Perth is a delightful place, especially in January if one lives in Chicago. The heat struck physically as I emerged from the Perth Mint in mid-afternoon. There is always something reassuring about a gold pour, even if conducted only for tourists. But, as any traveler knows, local currency is a requirement, so I set off in search of a bank. Spotting the blue ANZ Bank logo, I quickened my step and took note of the flyer as I entered. It read: -Professional financial advice freely available." The woman behind the counter was courteous and quoted the daily exchange rate, asking how much I needed to change. However, upon seeing several $100 bills, her expression changed. -I'm sorry, we no longer accept $100 bills."
I must have reacted with surprise because she added, -The bank was losing too much with counterfeit notes." In vain I explained that, under Secretary of the Treasury Rubin, the hundred dollar bill had been changed from a design of symmetrical order to an off- center portrait with a patch that shifts from green to black. This elicited a look of patience mixed with wry amusement, but she was adamant. -No $100 bills." I grabbed one of the handbills that promised -professional advice" and wrote on it: -1/9/01: 3:50 pm ANZ refused to take $100 bills." The same scenario was then repeated at two more banks. Finally I found a local bank, a subsidiary of Westpac, which accepted my dollars and left me feeling more comfortable about my prospects for the weekend ahead.
But this did not diminish my curiosity regarding the hassle of exchanging the new $100 bills. This new note owes its existence largely to a near perfect counterfeit dubbed the -Supernote" that came out of the Middle East, specifically the Bekaa Valley in Lebanon. In a New Yorker article of October 23rd, 1998, Frederic Dannen and Ira Silverman noted that:
-The Supernote remains one of the longest unsolved counterfeiting cases in the modern history of the Secret Service, and it has begun to undermine international confidence in the United States currency. Its rate of manufacture appears prodigious; in the Russian Federation, where the dollar has supplanted the unstable ruble as the primary currency, the Russian Central Bank estimates that the volume of Supernotes is as high as four billion dollars."

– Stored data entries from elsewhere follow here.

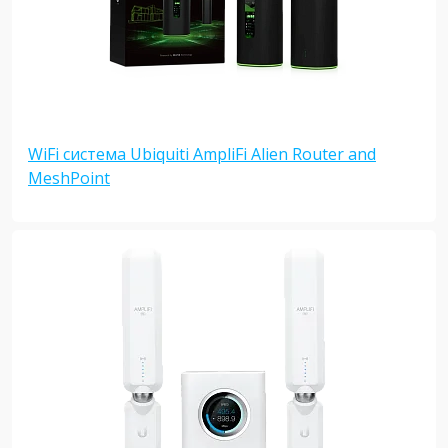
WiFi система Ubiquiti AmpliFi Alien Router and
MeshPoint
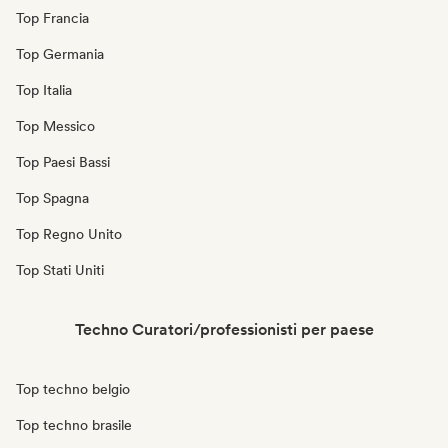
Top Francia
Top Germania
Top Italia
Top Messico
Top Paesi Bassi
Top Spagna
Top Regno Unito
Top Stati Uniti
Techno Curatori/professionisti per paese
Top techno belgio
Top techno brasile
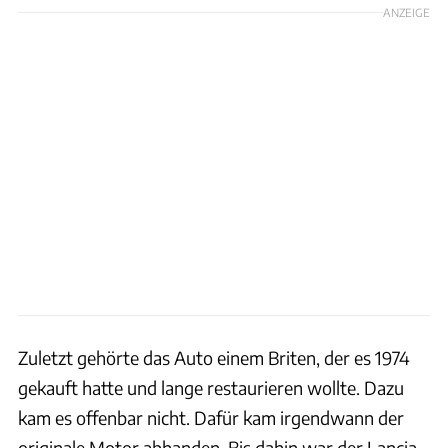
ANZEIGE
Zuletzt gehörte das Auto einem Briten, der es 1974
gekauft hatte und lange restaurieren wollte. Dazu
kam es offenbar nicht. Dafür kam irgendwann der
originale Motor abhanden. Bis dahin war der Lancia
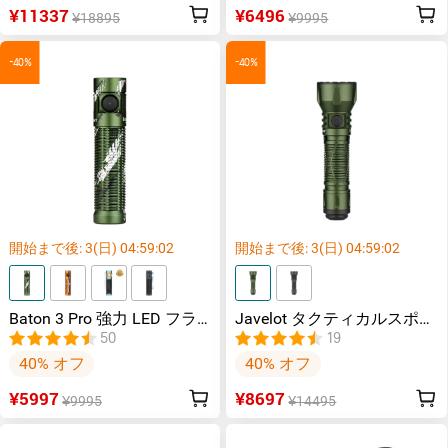
¥11337
¥6496
¥18895
¥9995
-40%
-40%
開始まで後:
3
(日)
04
:
59
:
02
開始まで後:
3
(日)
04
:
59
:
02
Baton 3 Pro 強力 LED フラ
Javelot タクティカルスポッ
ッシュライト
トライト 防災 1350ルーメ
50
19
ン
40% オフ
40% オフ
¥5997
¥8697
¥9995
¥14495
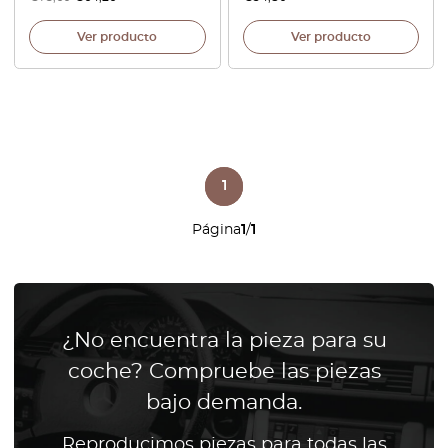
Ver producto
Ver producto
1
Página
1
/
1
¿No encuentra la pieza para su
coche? Compruebe las piezas
bajo demanda.
Reproducimos piezas para todas las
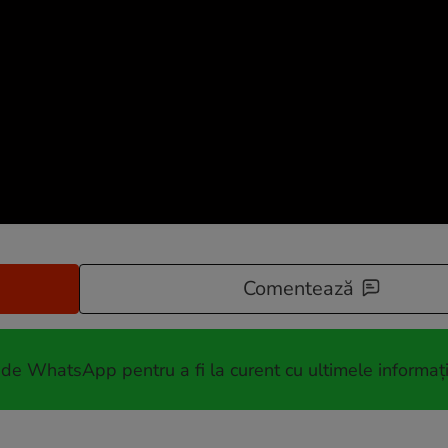
Comentează
 de WhatsApp pentru a fi la curent cu ultimele informați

Dannen and Silverman further noted that, -The Treasury, taking its cue from the Federal Reserve, has a difficult time regarding counterfeiting, even on a very large scale, as a macroeconomic problem, because cash is a relatively small percentage of the total money supply. Wire transfers, checks and credit card transactions, after all, run into the trillions. Counterfeiting becomes significant to the Fed only if it undermines confidence in the dollar."
But all this was supposed to stop when the Treasury announced the first significant change in the design of United States currency since 1929. Treasury Secretary Rubin was emphatic in his insistence that the redesign did not stem from any problem with counterfeit notes, but rather by the -future and potential threat that the redesign was an example of anticipating a problem." In fact, the mood was one of levity with an actor dressed as Ben Franklin providing the introduction. So here we were, or rather there I was, two and a half years later, confronting the same problem that was supposed to have been solved in 1998.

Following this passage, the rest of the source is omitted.